Texte intégral
Q - Quels seraient les leviers intérieurs et extérieurs du redressement de la compétitivité de l'agriculture française ?
DG. Pour conquérir de nouveaux marchés, gagner en compétitivité est un levier mais parvenir à constituer des filières françaises réunies autour d'une ambition commune est également primordial. L'enjeu premier est celui de la compétitivité hors-prix, la qualité et la différenciation de nos produits. C'est d'ailleurs l'objectif des plans de transformation, voulus par le Président de la République à la fin des EGA, afin de donner de la visibilité et des ambitions à des filières au sein des interprofessions. L'État sera présent pour accompagner cette montée en gamme de nos filières, par exemple à travers le GPI mobilisant 5 milliards d'euros d'investissements.
Mais je ne néglige pas l'importance de la compétitivité-prix dans le cadre d'une économie de marché mondialisée. Il faut redonner des marges de manoeuvre à nos entreprises agricoles pour qu'elles puissent investir dans la transition agro-écologique et se développer à l'international. C'est aussi une question de résilience. Sur ce point, des efforts majeurs ont été faits par le gouvernement dans la loi de finance pour 2019 : création de la dotation pour l'épargne de précaution jusqu'à 150 000 euros, transformation du CICE en baisse de cotisations sociales pérennes y compris pour les coopératives.
C'est plusieurs centaines de millions d'euros de baisse de charge pour la compétitivité de nos entreprises.
Q - Une harmonisation de la réglementation européenne (fiscalité, salaires, PAC…) est-elle possible ?
DG. Il y a un engagement fort du Président de la République à vouloir construire une Europe qui protège ses citoyens.
Cela passe nécessairement par une plus grande harmonisation de la réglementation européenne. C'est pourquoi la France défend l'idée que soit mis en place un socle de droits sociaux européens, en définissant des standards minimums en matière de droits à la formation, de couverture santé, d'assurance chômage ou de salaire minimum. Il faut toutefois tenir compte également des situations différentes de nos voisins européens.
La prochaine PAC a également un rôle à jouer pour la mise en place de nouvelles règles du jeu entre les Etats-membres. C'est ce que je porte dans la négociation actuelle : une PAC qui continue à exercer ses missions de régulation, à un moment où les aléas augmentent ; une PAC qui soutient les territoires ruraux, notamment les plus fragiles ou les plus éloignés ; une PAC qui repose sur un socle commun renforcé et ambitieux notamment sur l'environnement et la rémunération des services environnementaux pour tous les agriculteurs de l'Union.
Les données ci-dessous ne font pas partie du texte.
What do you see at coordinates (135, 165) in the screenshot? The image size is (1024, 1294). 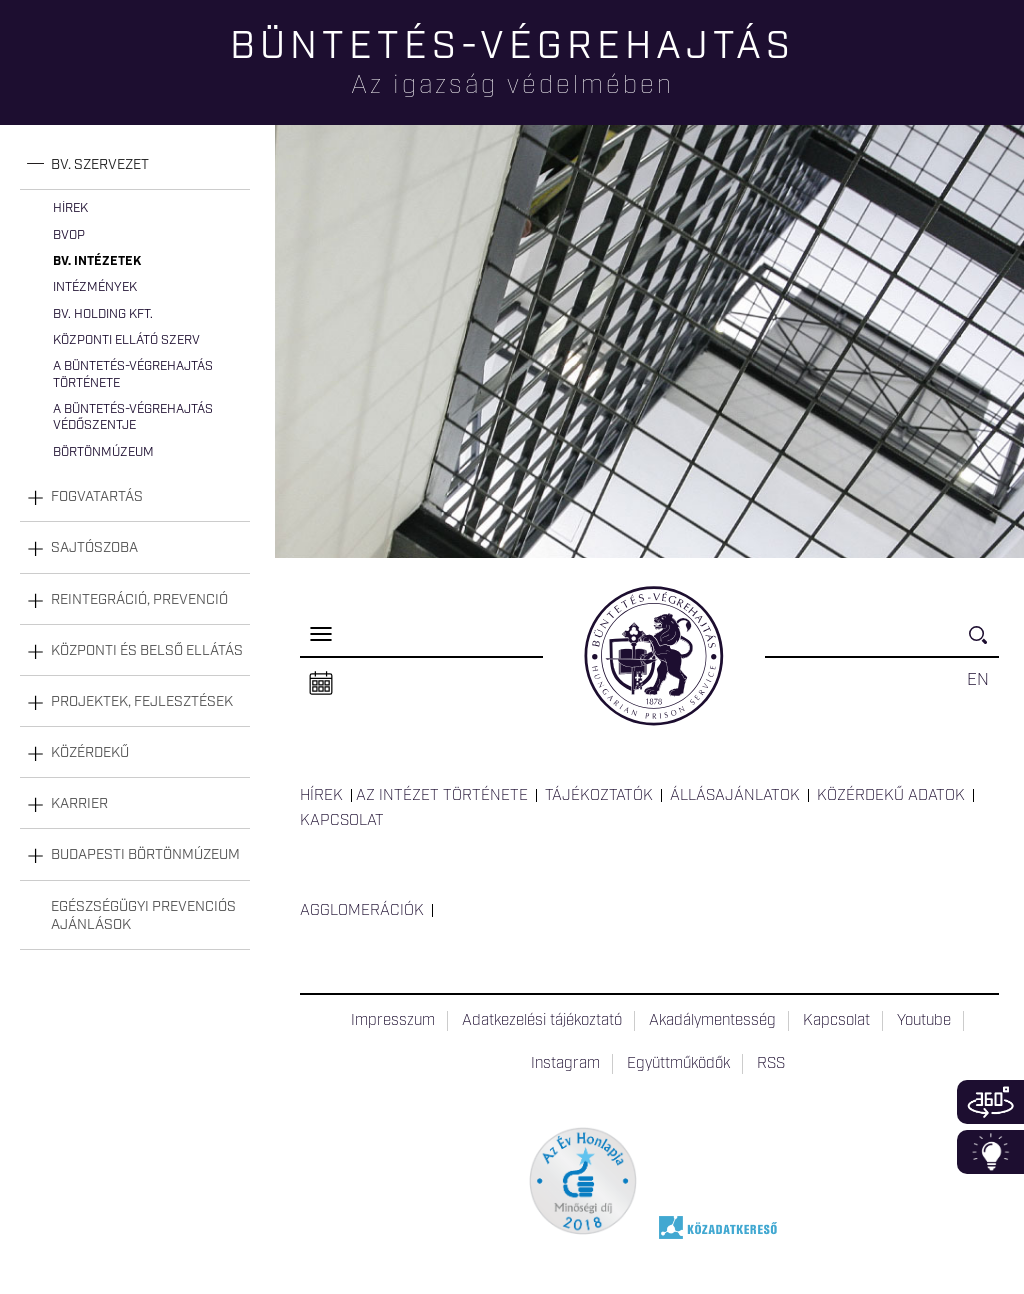 I see `[tab]` at bounding box center [135, 165].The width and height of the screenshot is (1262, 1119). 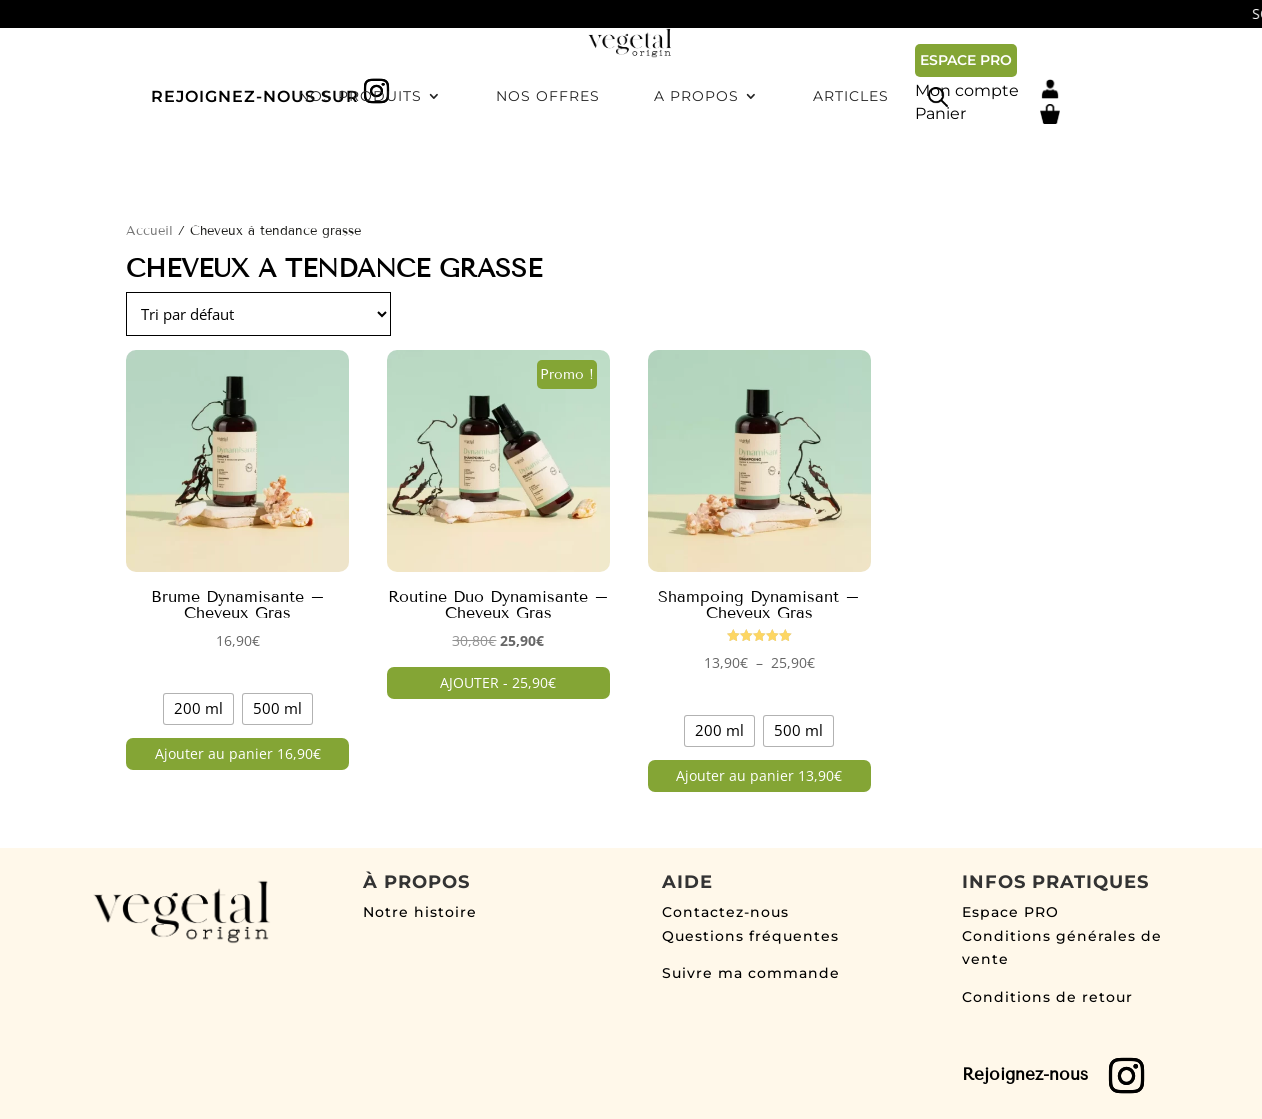 I want to click on Suivre ma commande, so click(x=751, y=973).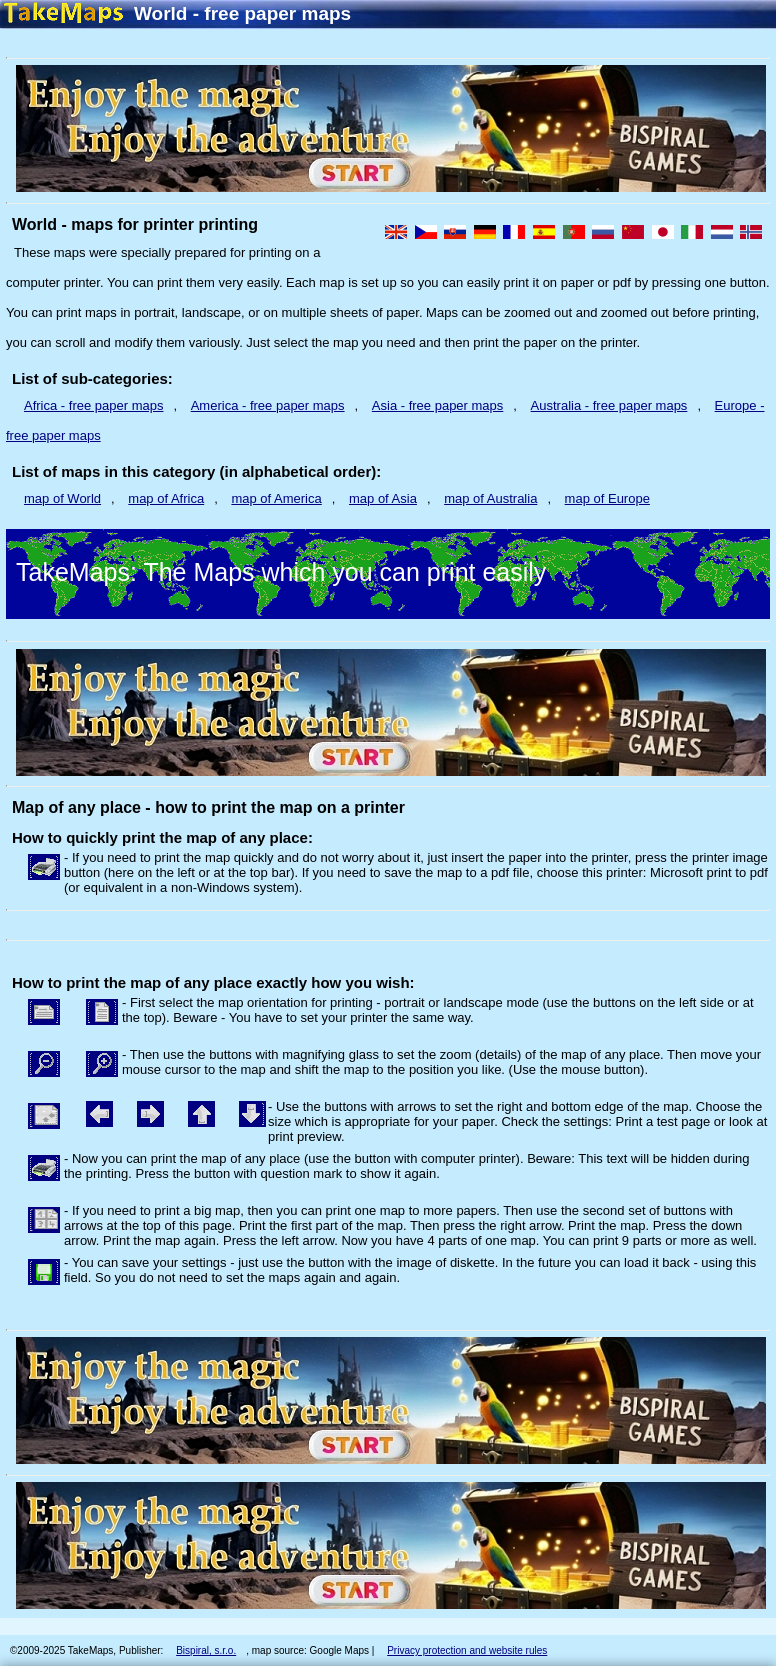 The width and height of the screenshot is (776, 1666). Describe the element at coordinates (268, 405) in the screenshot. I see `America - free paper maps` at that location.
Q - Comment concilier la compétitivité de notre agriculture sur les territoires et l'ouverture commerciale souhaitée par l'UE ?
DG. L'ouverture commerciale est aussi bénéfique pour notre agriculture : elle permet d'exporter notre savoir-faire et notre culture à travers nos produits. D'ailleurs, l'agriculture et l'agroalimentaire sont un des rares postes excédentaires dans notre balance commerciale. Il ne faut pas l'oublier. Toutefois, nous ne sommes pas naïfs. C'est pourquoi la France souhaite intégrer dans les négociations commerciales des conditions de concurrence équitable, où les dimensions environnementales, sociales, sanitaires liées aux conditions de production sont pleinement prises en compte. Je veux une politique commerciale européenne qui respecte nos choix collectifs, et qui bénéficie à nos agriculteurs et à nos territoires.
Q - Dans ce contexte, qu'attendez-vous du rôle des Chambres d'agriculture ?
DG. L'agriculture française est à un tournant, qui dépasse la seule question de la compétitivité. C'est celui de la transition agro-écologique. Cette transition implique de mener plusieurs chantiers en même temps.
Les Chambres d'agriculture, grâce à leur présence dans les territoires, ont un rôle fondamental à jouer pour accompagner les agriculteurs face à ces transformations sans précédent. Elles ont aussi un rôle d'information, un rôle d'accompagnement des nouvelles générations et un rôle de conseil stratégique et technique. Elles peuvent répondre à ces attentes des agriculteurs à travers une action efficace et modernisée qui s'appuie sur les projets portés par les agriculteurs. Ces sujets seront clairement posés par le contrat d'objectif que nous allons négocier avec la nouvelle assemblée qui s'installera après les élections.